1921 - Unknown explorers put down several pits in the area of Ansell Lake.
1950-54 - East Sullivan Mines/Ascot Metals identified significant volcanic hosted sulphide mineralization within sheared andesite at the contact of a porphyry body (Ansell Lake Occurrence). Ascot chip sampled surface trenches and the assays returned 1.06% copper across 14.3 meters including 0.01 oz/ton gold over 9.1 meters and 0.40 oz/ton silver over 4.6 meters. Ascot drilled three holes (totaling 305 meters) in the vicinity of the Ansell Lake Occurrence. Assay values in diamond drilling indicated 0.6% copper and 0.3 oz/ton silver over 3.0 meters as well as 0.4% copper and 0.2 oz/ton silver over 6.1 meters.
1983-85 - Flint Rock Mines performed sampling, prospecting, line-cutting, EM and mag surveys.
1988 - Ansell Lake Resources cut 40.7 kilometers of line and performed a magnetometer survey, VLF-EM survey and Induced Polarization survey. They drilled five holes in 1989 for a total of 649 meters.
There has been no exploration in the area of the McCuaig Lake property since 1989.

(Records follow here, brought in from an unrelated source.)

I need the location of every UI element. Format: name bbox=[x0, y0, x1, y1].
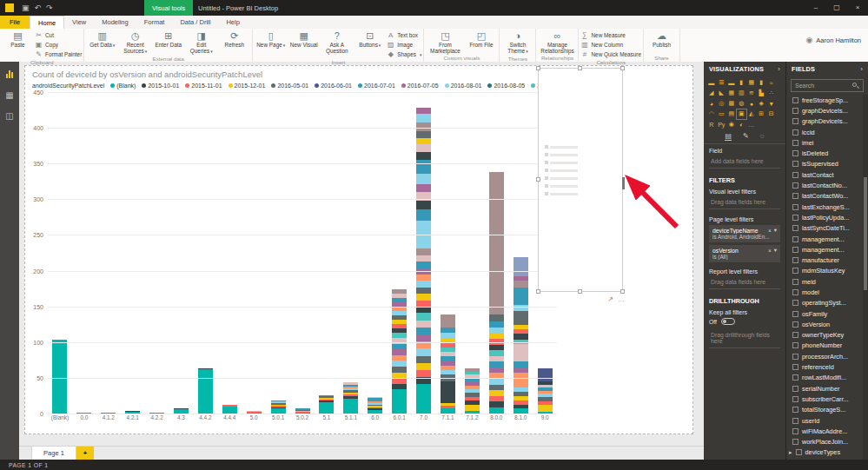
report-canvas[interactable]: Count of deviceId by osVersion and andro… bbox=[19, 62, 704, 460]
tab-home[interactable]: Home bbox=[30, 16, 64, 29]
100-stacked-bar-chart-icon[interactable]: ▬ bbox=[727, 78, 737, 88]
field-checkbox[interactable] bbox=[792, 321, 798, 328]
tab-view[interactable]: View bbox=[64, 16, 94, 29]
field-item[interactable]: workPlaceJoin... bbox=[786, 437, 863, 447]
field-item[interactable]: lastContact bbox=[786, 169, 863, 180]
analytics-pane-tab-icon[interactable]: ◌ bbox=[760, 132, 765, 141]
refresh-button[interactable]: ⟳ Refresh bbox=[218, 30, 250, 48]
field-item[interactable]: management... bbox=[786, 244, 863, 255]
kpi-icon[interactable]: ◭ bbox=[747, 109, 757, 119]
field-item[interactable]: graphDeviceIs... bbox=[786, 116, 863, 127]
field-checkbox[interactable] bbox=[792, 215, 798, 221]
legend-item[interactable]: 2015-10-01 bbox=[142, 83, 179, 89]
tab-file[interactable]: File bbox=[0, 16, 30, 29]
publish-button[interactable]: ☁ Publish bbox=[646, 30, 678, 48]
field-item[interactable]: manufacturer bbox=[786, 255, 863, 265]
100-stacked-column-chart-icon[interactable]: ▮ bbox=[757, 78, 766, 88]
card-icon[interactable]: ▭ bbox=[717, 109, 726, 119]
from-file-button[interactable]: ◰ From File bbox=[465, 30, 497, 48]
field-item[interactable]: graphDeviceIs... bbox=[786, 105, 863, 116]
collapse-panel-icon[interactable]: › bbox=[778, 65, 780, 73]
field-checkbox[interactable] bbox=[792, 247, 798, 253]
scatter-chart-icon[interactable]: ∴ bbox=[767, 89, 777, 98]
edit-queries-button[interactable]: ◨ Edit Queries▾ bbox=[185, 30, 217, 55]
field-checkbox[interactable] bbox=[792, 439, 798, 445]
field-checkbox[interactable] bbox=[792, 257, 798, 263]
redo-icon[interactable]: ↷ bbox=[46, 3, 53, 12]
field-item[interactable]: lastSyncDateTi... bbox=[786, 223, 863, 234]
bar-7.1.2[interactable] bbox=[465, 368, 480, 414]
field-item[interactable]: iccid bbox=[786, 127, 863, 137]
field-item[interactable]: freeStorageSp... bbox=[786, 95, 863, 105]
shape-map-icon[interactable]: ◈ bbox=[757, 99, 766, 109]
get-more-visuals-icon[interactable]: … bbox=[747, 120, 757, 129]
field-checkbox[interactable] bbox=[792, 236, 798, 242]
field-checkbox[interactable] bbox=[792, 161, 798, 167]
pie-chart-icon[interactable]: ◕ bbox=[707, 99, 717, 109]
field-item[interactable]: meid bbox=[786, 276, 863, 287]
switch-theme-button[interactable]: ◑ Switch Theme▾ bbox=[501, 30, 533, 55]
arcgis-map-icon[interactable]: ◉ bbox=[727, 120, 737, 129]
new-page-button[interactable]: ▯ New Page▾ bbox=[255, 30, 287, 49]
recent-sources-button[interactable]: ◷ Recent Sources▾ bbox=[119, 30, 151, 55]
format-pane-tab-icon[interactable]: ✎ bbox=[743, 132, 749, 141]
tab-format[interactable]: Format bbox=[136, 16, 173, 29]
new-measure-button[interactable]: ∑New Measure bbox=[580, 31, 641, 39]
python-visual-icon[interactable]: Py bbox=[717, 120, 726, 129]
r-script-visual-icon[interactable]: R bbox=[707, 120, 717, 129]
expand-filter-icon[interactable]: ▾ bbox=[774, 247, 777, 254]
field-checkbox[interactable] bbox=[792, 289, 798, 295]
field-item[interactable]: lastContactNo... bbox=[786, 180, 863, 190]
get-data-button[interactable]: ▥ Get Data▾ bbox=[86, 30, 118, 49]
resize-handle[interactable] bbox=[622, 177, 625, 189]
field-item[interactable]: userId bbox=[786, 415, 863, 426]
field-checkbox[interactable] bbox=[792, 374, 798, 381]
matrix-icon[interactable]: ⊟ bbox=[767, 109, 777, 119]
report-filter-drop-zone[interactable]: Drag data fields here bbox=[709, 276, 780, 289]
field-checkbox[interactable] bbox=[792, 396, 798, 402]
stacked-column-chart-icon[interactable]: ▮ bbox=[737, 78, 746, 88]
new-visual-button[interactable]: ▦ New Visual bbox=[288, 30, 320, 48]
line-chart-icon[interactable]: ≈ bbox=[767, 78, 777, 88]
resize-handle[interactable] bbox=[536, 66, 540, 70]
table-item[interactable]: ▸deviceTypes bbox=[786, 447, 863, 458]
legend-item[interactable]: 2016-07-05 bbox=[401, 83, 439, 89]
image-button[interactable]: ▨Image bbox=[387, 41, 421, 49]
focus-mode-icon[interactable]: ↗ bbox=[607, 295, 613, 303]
legend-item[interactable]: 2016-08-05 bbox=[487, 83, 525, 89]
collapse-panel-icon[interactable]: › bbox=[860, 65, 863, 73]
ribbon-chart-icon[interactable]: ≋ bbox=[747, 89, 757, 98]
donut-chart-icon[interactable]: ◎ bbox=[717, 99, 726, 109]
field-item[interactable]: model bbox=[786, 287, 863, 297]
field-checkbox[interactable] bbox=[792, 118, 798, 124]
map-icon[interactable]: ◍ bbox=[737, 99, 746, 109]
bar-7.0[interactable] bbox=[416, 108, 431, 414]
resize-handle[interactable] bbox=[536, 177, 540, 182]
page-tab[interactable]: Page 1 bbox=[31, 447, 76, 460]
field-item[interactable]: lastPolicyUpda... bbox=[786, 212, 863, 222]
resize-handle[interactable] bbox=[578, 289, 582, 294]
field-checkbox[interactable] bbox=[792, 108, 798, 114]
undo-icon[interactable]: ↶ bbox=[35, 3, 42, 12]
field-checkbox[interactable] bbox=[792, 332, 798, 338]
multi-row-card-icon[interactable]: ▤ bbox=[727, 109, 737, 119]
field-checkbox[interactable] bbox=[792, 364, 798, 370]
field-item[interactable]: phoneNumber bbox=[786, 341, 863, 351]
field-checkbox[interactable] bbox=[792, 97, 798, 103]
field-item[interactable]: ownerTypeKey bbox=[786, 330, 863, 341]
clustered-bar-chart-icon[interactable]: ☰ bbox=[717, 78, 726, 88]
resize-handle[interactable] bbox=[620, 289, 625, 294]
from-marketplace-button[interactable]: ◳ From Marketplace bbox=[426, 30, 464, 54]
model-view-button[interactable]: ◫ bbox=[2, 107, 17, 124]
bar-5.0.1[interactable] bbox=[271, 400, 286, 414]
field-checkbox[interactable] bbox=[792, 150, 798, 156]
maximize-button[interactable]: ▢ bbox=[826, 0, 847, 16]
field-item[interactable]: lastContactWo... bbox=[786, 191, 863, 202]
field-item[interactable]: management... bbox=[786, 234, 863, 244]
field-checkbox[interactable] bbox=[792, 129, 798, 136]
minimize-button[interactable]: – bbox=[805, 0, 826, 16]
data-view-button[interactable]: ▦ bbox=[2, 86, 17, 103]
fields-pane-tab-icon[interactable]: ▤ bbox=[725, 132, 732, 141]
ask-a-question-button[interactable]: ? Ask A Question bbox=[321, 30, 353, 54]
bar-5.1.1[interactable] bbox=[343, 382, 358, 414]
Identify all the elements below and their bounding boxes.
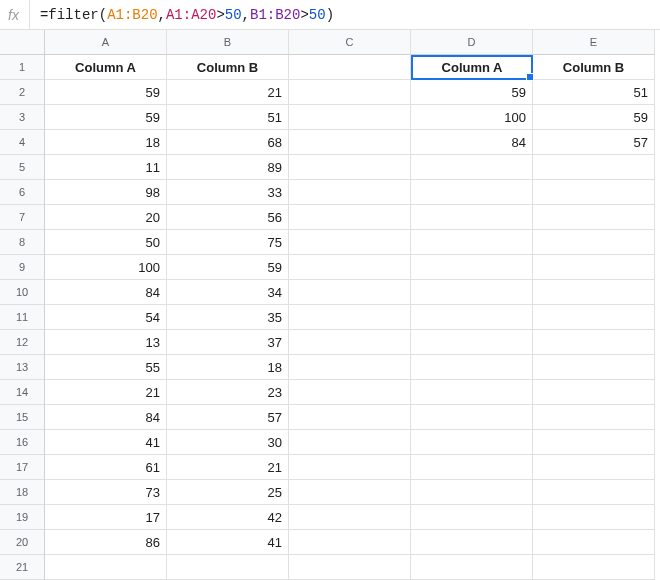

Mapping in the area of the Ansell Lake Copper-Silver Occurrence has defined disseminated to semi-massive sulphide mineralization indicating a significant potential for volcanogenic copper-zinc mineralization. There are three banded chert-magnetite iron formations, with associated quartz porphyry dykes, mapped within the Syenite Lake property. There is no record of exploration covering these high priority targets. The Ansell Lake Copper-Silver Occurrence lies just 1 kilometer from the property and the EM conductor associated with this mineralization continues across the Syenite Lake property a further kilometer in distance.